Summary
In this episode, we cover the fundamentals of relational databases, explaining how they store structured data in tables with rows and columns. We explore primary keys for unique identification, foreign keys for connecting tables, and the different types of relationships like one-to-one, one-to-many, and many-to-many. We also discuss normalization for organizing data efficiently and introduce SQL as the language used to define, insert, and query data across related tables.
Transcript
Let's start with the basics. A relational database stores structured data and models how things relate to each other. Think of users, posts, comments—all separate tables that get connected through keys. Tables are the foundation. Each table represents a type of thing in the system, like a user, an order, or a product. Each row is a single record, where each column in that row is a property or field of that record. So just like a spreadsheet, you have simple, structured, and consistent data. Now each table needs a way to uniquely identify a row, and that's where primary keys come into the picture.
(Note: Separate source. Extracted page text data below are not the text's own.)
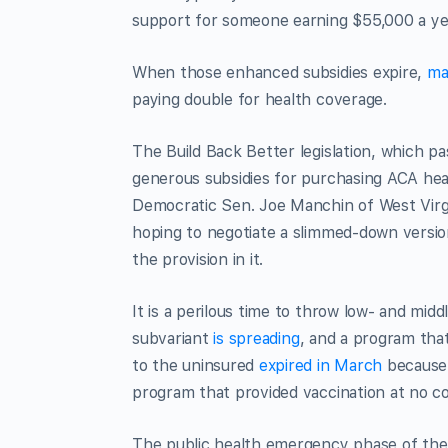
support for someone earning $55,000 a year
When those enhanced subsidies expire,
ma
paying double for health coverage.
The Build Back Better legislation, which
generous subsidies for purchasing ACA heal
Democratic Sen. Joe Manchin of West Virgi
hoping to negotiate a slimmed-down version o
the provision in it.
It is a perilous time to throw low- and mi
subvariant
is spreading
, and a program tha
to the uninsured
expired in March
because 
program that provided vaccination at no c
The public health emergency phase of the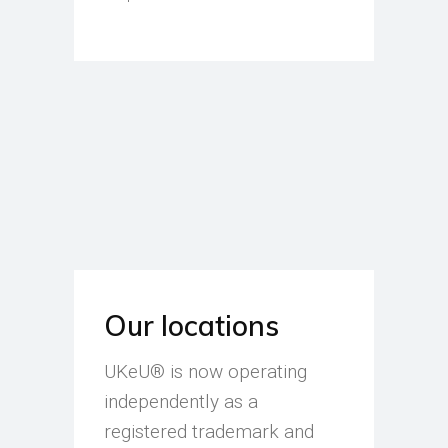
Our locations
UKeU® is now operating
independently as a
registered trademark and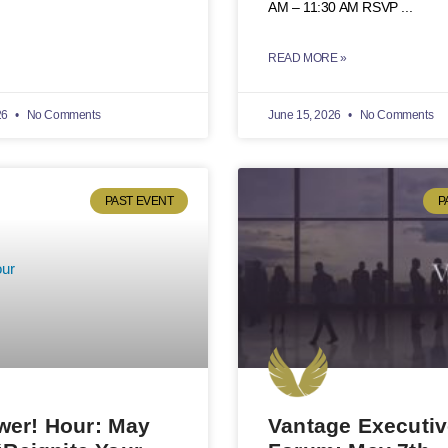
AM – 11:30 AM RSVP
READ MORE »
26
No Comments
June 15, 2026
No Comments
PAST EVENT
P
er! Hour: May
Vantage Executi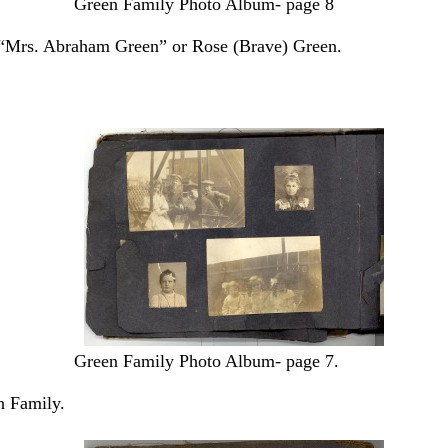
Green Family Photo Album- page 8
t, “Mrs. Abraham Green” or Rose (Brave) Green.
Green Family Photo Album- page 7.
n Family.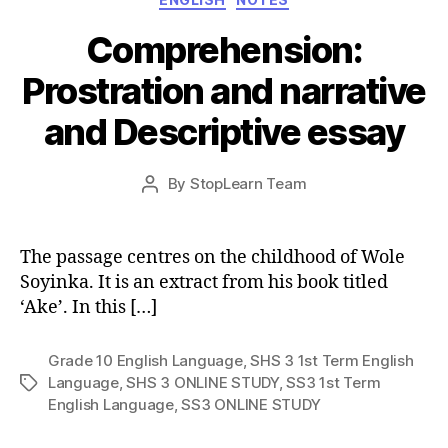
Comprehension:
Prostration and narrative
and Descriptive essay
Post
By
StopLearn Team
Post
date
author
The passage centres on the childhood of Wole
Soyinka. It is an extract from his book titled
‘Ake’. In this […]
Grade 10 English Language
,
SHS 3 1st Term English
Language
,
SHS 3 ONLINE STUDY
,
SS3 1st Term
Tags
English Language
,
SS3 ONLINE STUDY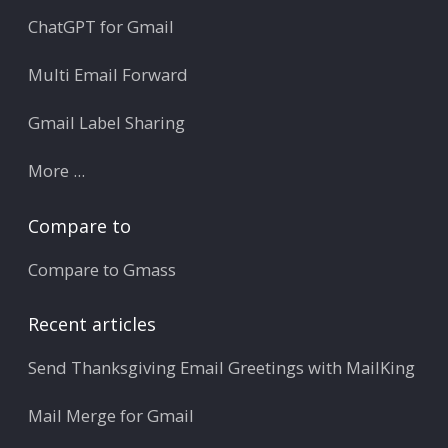
ChatGPT for Gmail
Multi Email Forward
Gmail Label Sharing
More ...
Compare to
Compare to Gmass
Recent articles
Send Thanksgiving Email Greetings with MailKing
Mail Merge for Gmail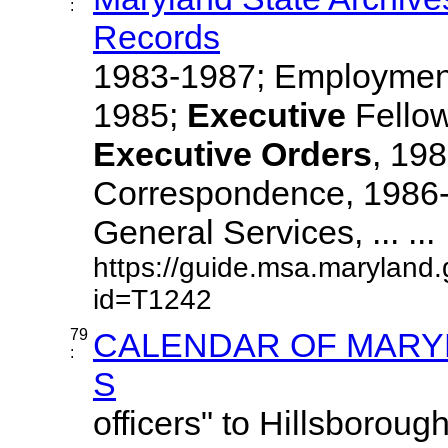
:
Records
1983-1987; Employment
1985;
Executive
Fellow
Executive
Orders
, 19
Correspondence, 1986-
General Services, ... ...
https://guide.msa.maryland
id=T1242
79
CALENDAR OF MARYL
:
S
officers" to Hillsboroug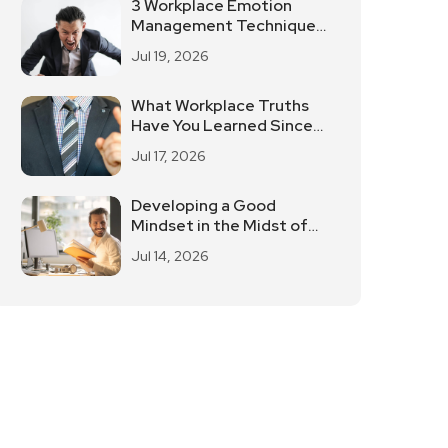
3 Workplace Emotion
Management Techniques
To De-Stress Easily
Jul 19, 2026
What Workplace Truths
Have You Learned Since
You've Been Working?
Jul 17, 2026
Developing a Good
Mindset in the Midst of
Work Stress
Jul 14, 2026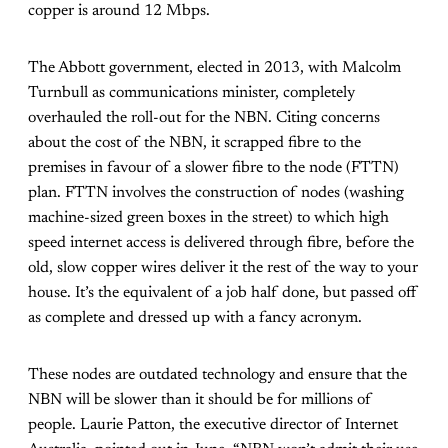
copper is around 12 Mbps.
The Abbott government, elected in 2013, with Malcolm
Turnbull as communications minister, completely
overhauled the roll-out for the NBN. Citing concerns
about the cost of the NBN, it scrapped fibre to the
premises in favour of a slower fibre to the node (FTTN)
plan. FTTN involves the construction of nodes (washing
machine-sized green boxes in the street) to which high
speed internet access is delivered through fibre, before the
old, slow copper wires deliver it the rest of the way to your
house. It’s the equivalent of a job half done, but passed off
as complete and dressed up with a fancy acronym.
These nodes are outdated technology and ensure that the
NBN will be slower than it should be for millions of
people. Laurie Patton, the executive director of Internet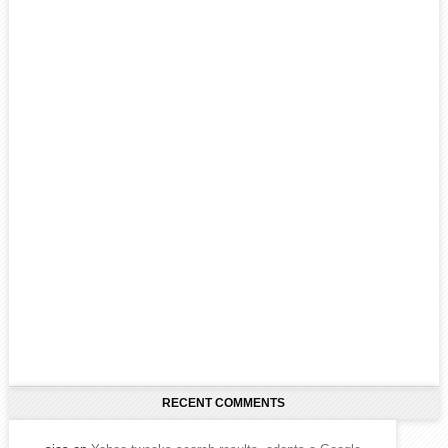
RECENT COMMENTS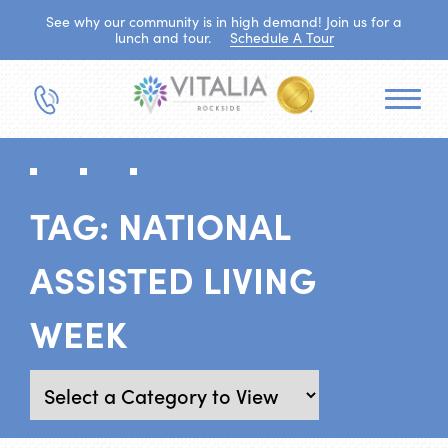
See why our community is in high demand! Join us for a
lunch and tour.
Schedule A Tour
TAG:
NATIONAL
ASSISTED LIVING
WEEK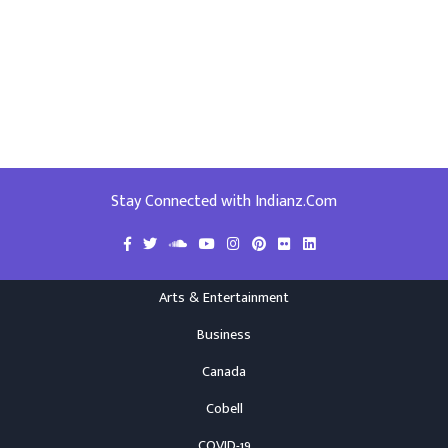
Stay Connected with Indianz.Com
Arts & Entertainment
Business
Canada
Cobell
COVID-19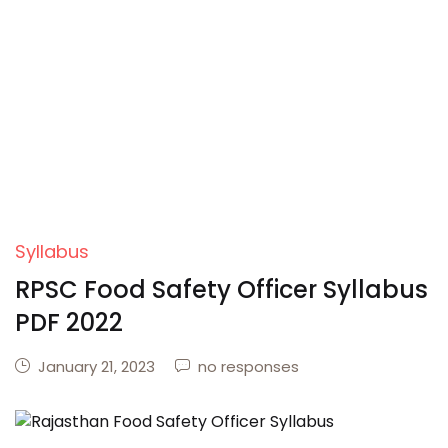
Syllabus
RPSC Food Safety Officer Syllabus
PDF 2022
January 21, 2023
no responses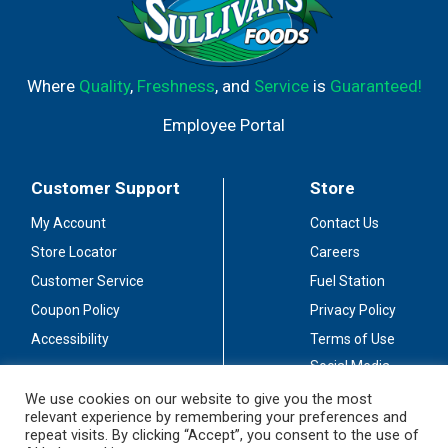
Where
Quality
,
Freshness
, and
Service
is
Guaranteed!
Employee Portal
Customer Support
Store
My Account
Contact Us
Store Locator
Careers
Customer Service
Fuel Station
Coupon Policy
Privacy Policy
Accessibility
Terms of Use
Social Media
Guidelines
We use cookies on our website to give you the most
relevant experience by remembering your preferences and
Stay Connected
repeat visits. By clicking “Accept”, you consent to the use of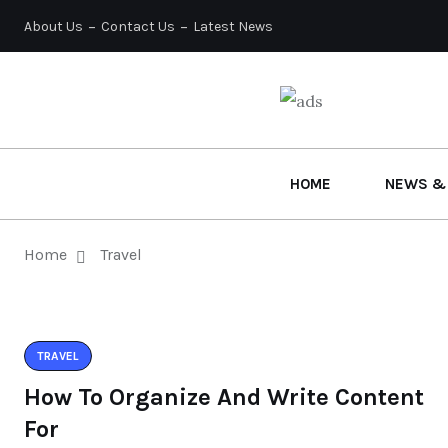
About Us
Contact Us
Latest News
HOME
NEWS &
Home
Travel
TRAVEL
How To Organize And Write Content
For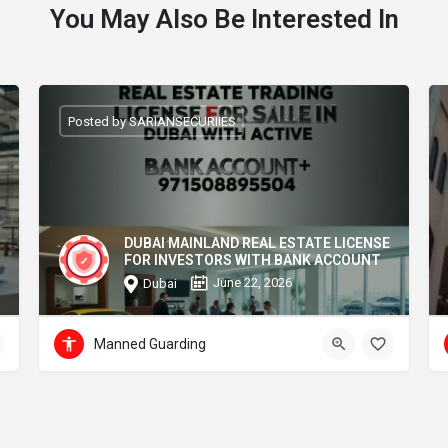
You May Also Be Interested In
Posted by SARIANSECURIIES
DUBAI MAINLAND REAL ESTATE LICENSE
FOR INVESTORS WITH BANK ACCOUNT
June 22, 2026
Dubai
Manned Guarding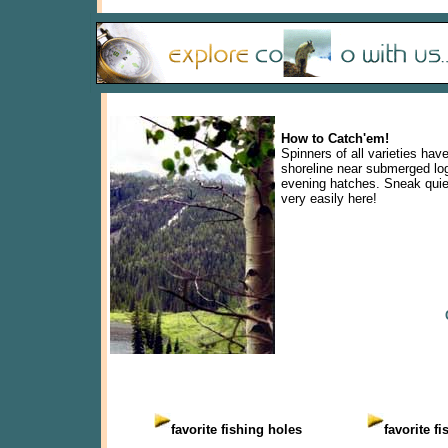
How to Catch'em!
Spinners of all varieties hav
shoreline near submerged logs
evening hatches. Sneak quiet
very easily here!
favorite fishing holes
favorite f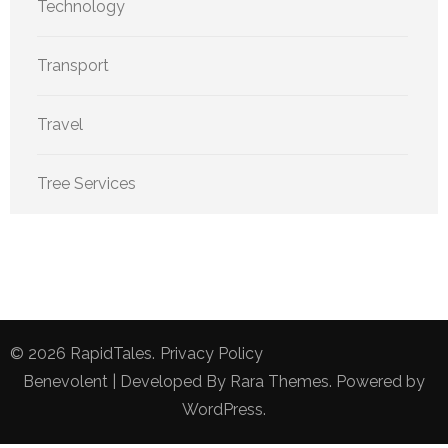
Technology
Transport
Travel
Tree Services
© 2026
RapidTales
.
Privacy Policy
Benevolent | Developed By
Rara Themes
. Powered by
WordPress
.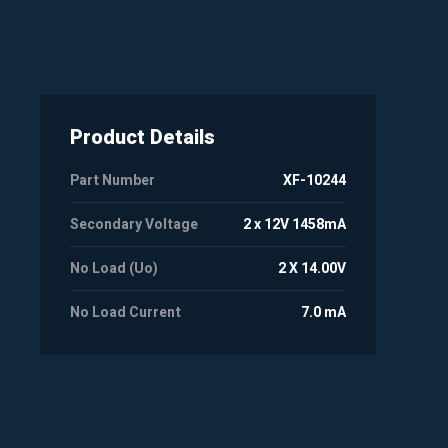
Product Details
Part Number
XF-10244
Secondary Voltage
2 x 12V 1458mA
No Load (Uo)
2 X 14.00V
No Load Current
7.0 mA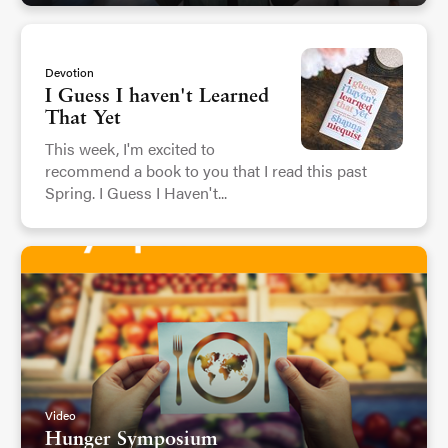
Devotion
I Guess I haven't Learned
That Yet
This week, I'm excited to
recommend a book to you that I read this past
Spring. I Guess I Haven't...
Video
Hunger Symposium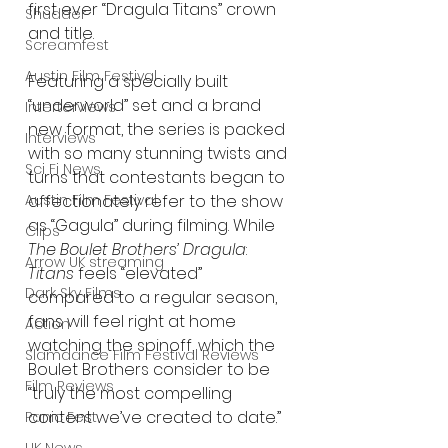
first ever “Dragula Titans” crown 
Shudder
and title.
Screamfest
Austin Film Festival
Featuring a specially built 
“underworld” set and a brand 
Interterviews
new format, the series is packed 
Interviews
with so many stunning twists and 
Sci Fi News
turns that contestants began to 
Austin Film Festival
affectionately refer to the show 
as “Gagula” during filming. While 
Clips
The Boulet Brothers’ Dragula
: 
Arrow UK streaming
Titans 
feels “elevated” 
Dark Sky Films
compared to a regular season, 
fans will feel right at home 
Action
watching the spinoff, which the 
Slamdance Film Festival Reviews
Boulet Brothers consider to be 
Film Reviews
“truly the most compelling 
content we’ve created to date.”  
Panic Fest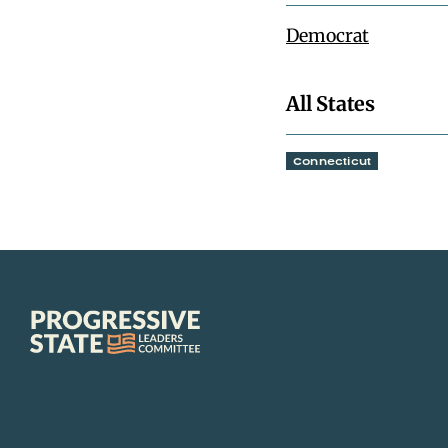
Democrat
All States
Connecticut
Progressive
State
Leaders
Committee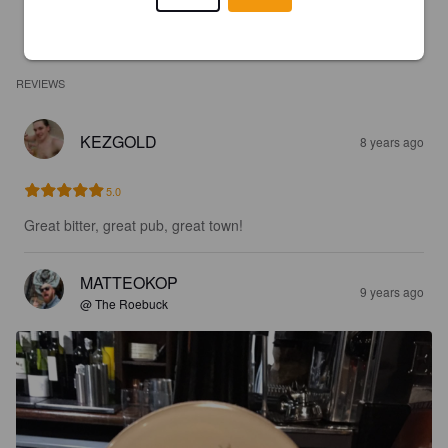
REVIEWS
KEZGOLD
8 years ago
5.0
Great bitter, great pub, great town!
MATTEOKOP
9 years ago
@ The Roebuck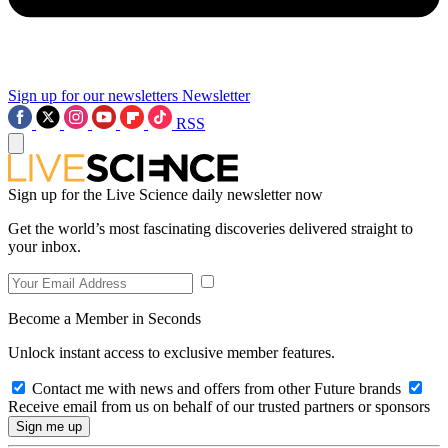
Sign up for our newsletters
Newsletter
RSS
Sign up for the Live Science daily newsletter now
Get the world’s most fascinating discoveries delivered straight to
your inbox.
Become a Member in Seconds
Unlock instant access to exclusive member features.
Contact me with news and offers from other Future brands
Receive email from us on behalf of our trusted partners or sponsors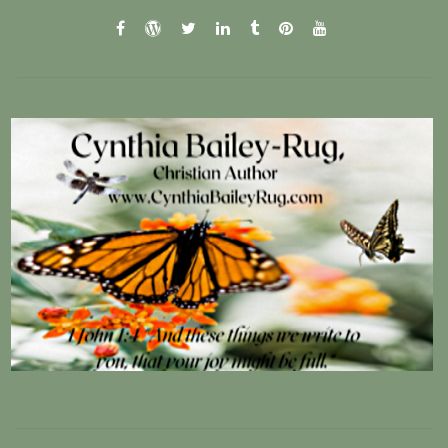
facebook
wordpress.com
twitter
linkedin
tumblr
pinterest
youtube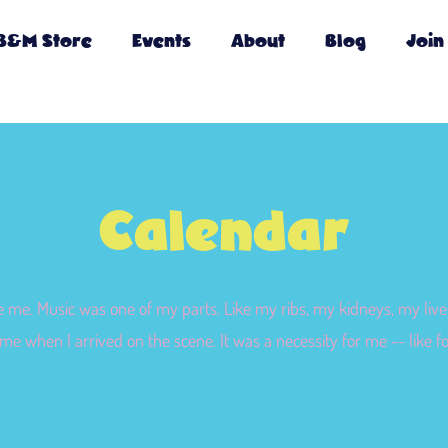
B&M Store
Events
About
Blog
Join
Calendar
e me. Music was one of my parts. Like my ribs, my kidneys, my liver
me when I arrived on the scene. It was a necessity for me -- like f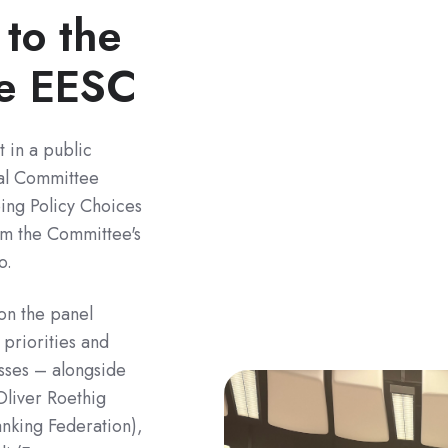
 to the
he EESC
t in a public
al Committee
ping Policy Choices
rm the Committee's
o.
n the panel
priorities and
esses – alongside
Oliver Roethig
nking Federation),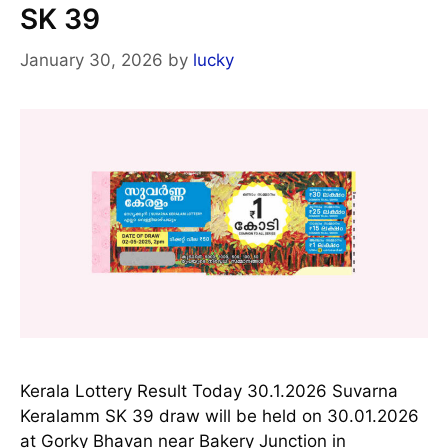
SK 39
January 30, 2026
by
lucky
Kerala Lottery Result Today 30.1.2026 Suvarna
Keralamm SK 39 draw will be held on 30.01.2026
at Gorky Bhavan near Bakery Junction in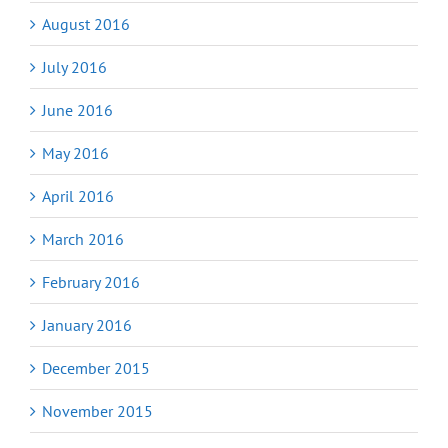
August 2016
July 2016
June 2016
May 2016
April 2016
March 2016
February 2016
January 2016
December 2015
November 2015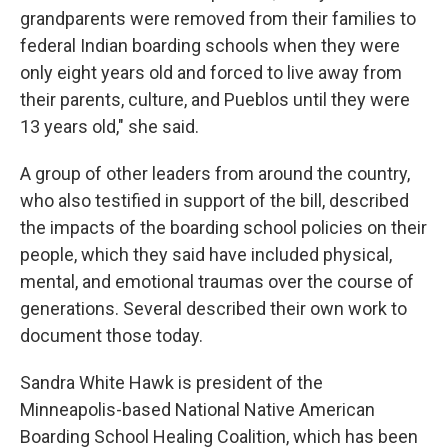
grandparents were removed from their families to
federal Indian boarding schools when they were
only eight years old and forced to live away from
their parents, culture, and Pueblos until they were
13 years old," she said.
A group of other leaders from around the country,
who also testified in support of the bill, described
the impacts of the boarding school policies on their
people, which they said have included physical,
mental, and emotional traumas over the course of
generations. Several described their own work to
document those today.
Sandra White Hawk is president of the
Minneapolis-based National Native American
Boarding School Healing Coalition, which has been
This is often an ID field—just an auto-incrementing integer, so we have one, two, three, four, five, where each number will uniquely identify a row. So even if we have two users with the same names, their IDs make them unique. Relational databases really shine when you have data that is relational to each other. For example, if we have a users table and a posts table, those two are connected or relational to each other. The way we can connect them is to use what is known as foreign keys—where one table references another table. This lets us answer questions like "show me all posts by Alice." Now relationships come in a few forms depending on how the data is connected. Choosing the right relationship is key to a clean database schema or design. We can have one-to-one, one-to-many, or many-to-many. For example, with our data we can have one-to-many—like a user can have many posts, but a post can only have one user. This concept is known as normalization, and it's about organizing data for consistency. You break data into smaller related tables and then reference them instead of duplicating the information in one table. This creates a more manageable database that is easier to reason about. Now SQL is the language of relational databases. It's how we define tables, how we insert data, and query data across relationships. As you can see here, we have an SQL query where we select the username and post title from the users and posts tables, and then we simply use a JOIN statement to put them together so that we can actually connect the tables through the foreign key.